『Anabiosis Passage』は、インドネシアにおける音楽文化(伝統音楽・大衆音楽・現代音楽)をメディア・テクノロジーにより先駆的な音楽プロダクションとして創造するコンサートである。本作は、音楽監督の森永泰弘が参加する現代舞踊作品『To Belong』(振付家の北村明子による作品)から誕生したものであり、森永が携わったインドネシアでのフィールド・ワークを通じてレコーディングした音や現地で出会った音楽家をフィーチャーしたユニークな共同音楽制作の作品である。
インドネシアのガムランやクロンチョン、ヒップホップに加えて現地の環境音を扱いながらインドネシア固有の文化を現代の側から解釈している。インドネシアの楽器・奏法・説話をモチーフに、メディア技術を扱い現代の儀礼空間を音楽コンサートという形式で創造した作品が『Anabiosis Passage』である。

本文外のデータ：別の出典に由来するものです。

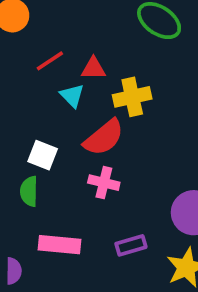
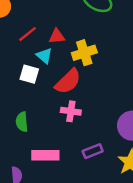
white square: (43, 155) -> (29, 74), moved

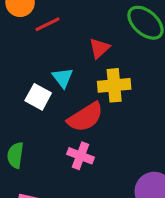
red line: (27, 34) -> (48, 24), moved
red triangle: (57, 36) -> (99, 48), moved, turned -49

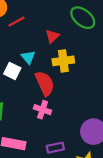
red semicircle: (85, 117) -> (45, 83), turned -80

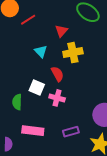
white square: (12, 71) -> (37, 87), moved
red semicircle: (45, 83) -> (57, 74), size x0.7

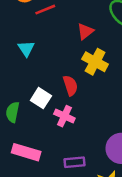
cyan triangle: (41, 51) -> (26, 49), moved
yellow cross: (73, 53) -> (95, 62), turned 30

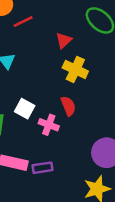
red semicircle: (70, 86) -> (68, 106), moved
purple rectangle: (74, 162) -> (43, 168), moved

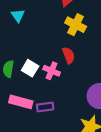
white square: (25, 109) -> (30, 68), moved

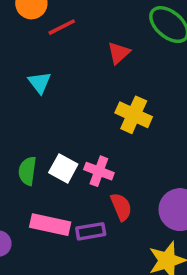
yellow cross: (76, 25) -> (134, 115), moved
red semicircle: (69, 55) -> (121, 207), moved

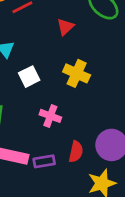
white square: (63, 168) -> (29, 77), moved, turned 35
red semicircle: (121, 207) -> (76, 152), moved, turned 35

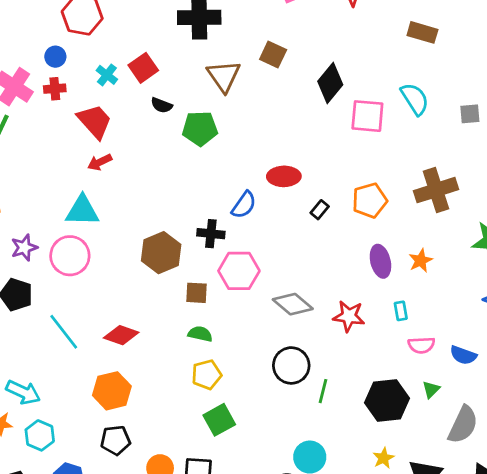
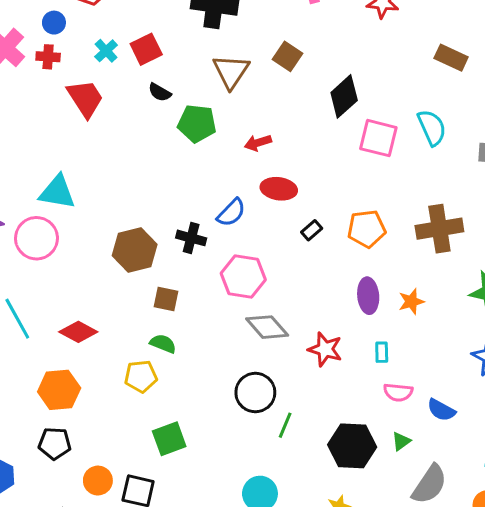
red arrow: (100, 162) -> (258, 143), moved
pink hexagon: (239, 271) -> (243, 277), moved
yellow pentagon: (207, 375) -> (141, 376), moved

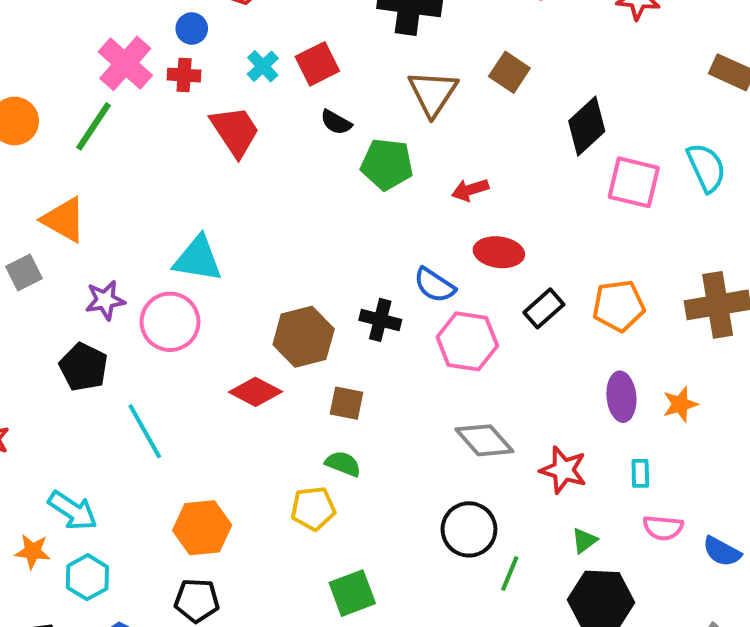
blue semicircle: (231, 213) -> (435, 285), turned 80
black rectangle: (312, 230) -> (544, 308), size x1.4
pink hexagon: (243, 277) -> (467, 341), moved
red diamond: (78, 332) -> (256, 392), moved
green triangle: (401, 441) -> (584, 541), moved

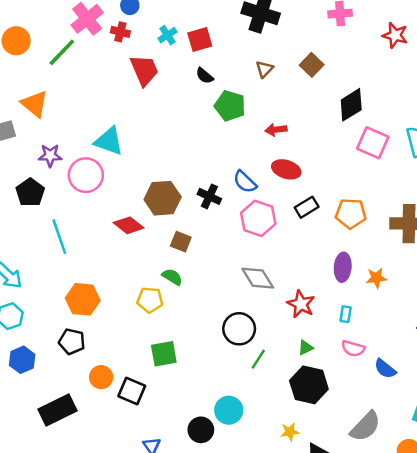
brown triangle: (433, 93) -> (264, 69), size x0.6

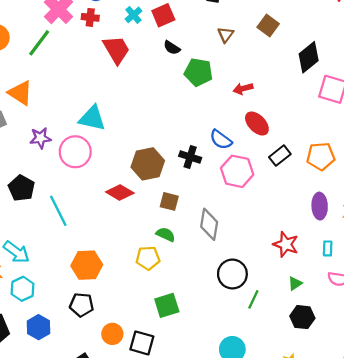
red ellipse: (286, 169) -> (257, 123), turned 35
black pentagon: (30, 192) -> (22, 188), moved
gray diamond: (258, 278) -> (209, 224), moved, turned 48
black hexagon: (309, 385) -> (302, 317), size x0.7

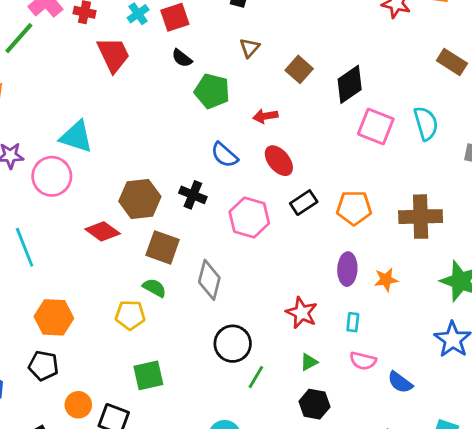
brown square: (268, 25) -> (299, 69), moved
blue semicircle: (221, 140) -> (224, 155), moved
brown square: (169, 201) -> (163, 247), size x1.4

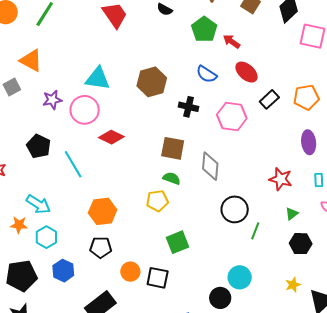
green pentagon: (212, 91) -> (204, 29), moved, turned 30
red arrow: (265, 116) -> (232, 41), turned 54
brown hexagon: (140, 199) -> (152, 82), moved
red diamond: (103, 231) -> (111, 137), moved

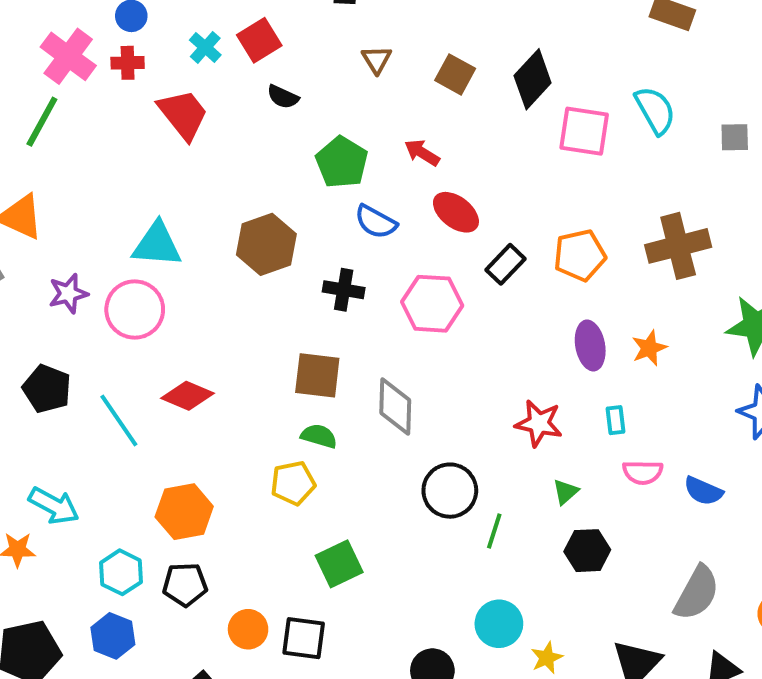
green pentagon: (204, 29) -> (342, 162), moved
red diamond: (111, 137) -> (187, 396), moved
cyan hexagon: (46, 237) -> (121, 572), moved
cyan circle: (240, 277) -> (499, 624), moved
yellow star: (293, 285) -> (547, 658), moved

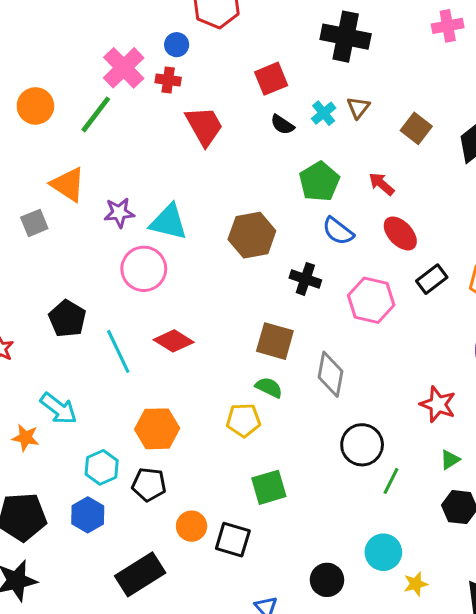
cyan cross: (205, 47) -> (324, 113), moved
purple star: (68, 293) -> (119, 213), moved

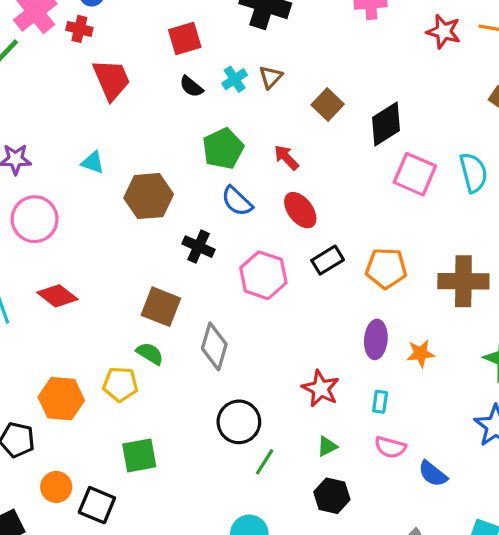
cyan triangle: (169, 222) -> (93, 162), moved, size x0.6
orange hexagon: (157, 429) -> (61, 399), moved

本作は、クロンチョン歌手のエンダ・ララス、インドネシアのヒップホップ界を先導するジョグジャ・ヒップホップ・ファンデーションのリーダーであるマルツキ・モハメド aka Kill the DJ (Jogja Hiphop Foundation)、そして2014年1月に死去した国民的パフォーマー、人形遣いのスラマット・グンドノの音声を扱いインドネシアの音楽文化を新たなステップへと迎え入れるコラボレーションが実現している。日本からは森永が音楽監督とエレクトロニクスの役割を担い、弦楽四重奏とピアノを招聘し伝統と現代を交錯し日本とインドネシアの二国間を挟む新たな音楽文化の発信を実現した作品である。